◆ TASK GOAL: With all images left out, restate the records below exactly as written.

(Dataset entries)
↓

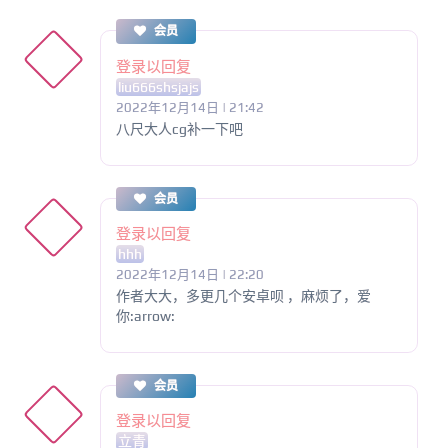
会员
登录以回复
liu666shsjajs
2022年12月14日 | 21:42
八尺大人cg补一下吧
会员
登录以回复
hhh
2022年12月14日 | 22:20
作者大大，多更几个安卓呗 ，麻烦了，爱
你:arrow:
会员
登录以回复
立青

↑

◆ SOLUTION TO THE EXERCISE:
会员
登录以回复
liu666shsjajs
2022年12月14日 | 21:42
八尺大人cg补一下吧
会员
登录以回复
hhh
2022年12月14日 | 22:20
作者大大，多更几个安卓呗 ，麻烦了，爱
你:arrow:
会员
登录以回复
立青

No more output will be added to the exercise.